> What the task asks:
An exact reproduction of the records is required, with all images left out.

> Dataset content:
******
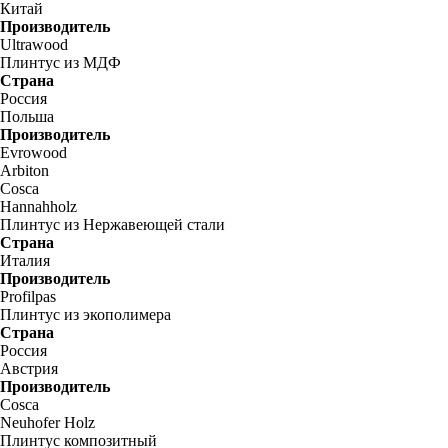
Китай
Производитель
Ultrawood
Плинтус из МДФ
Страна
Россия
Польша
Производитель
Evrowood
Arbiton
Cosca
Hannahholz
Плинтус из Нержавеющей стали
Страна
Италия
Производитель
Profilpas
Плинтус из экополимера
Страна
Россия
Австрия
Производитель
Cosca
Neuhofer Holz
Плинтус композитный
******
> Task response:
Китай
Производитель
Ultrawood
Плинтус из МДФ
Страна
Россия
Польша
Производитель
Evrowood
Arbiton
Cosca
Hannahholz
Плинтус из Нержавеющей стали
Страна
Италия
Производитель
Profilpas
Плинтус из экополимера
Страна
Россия
Австрия
Производитель
Cosca
Neuhofer Holz
Плинтус композитный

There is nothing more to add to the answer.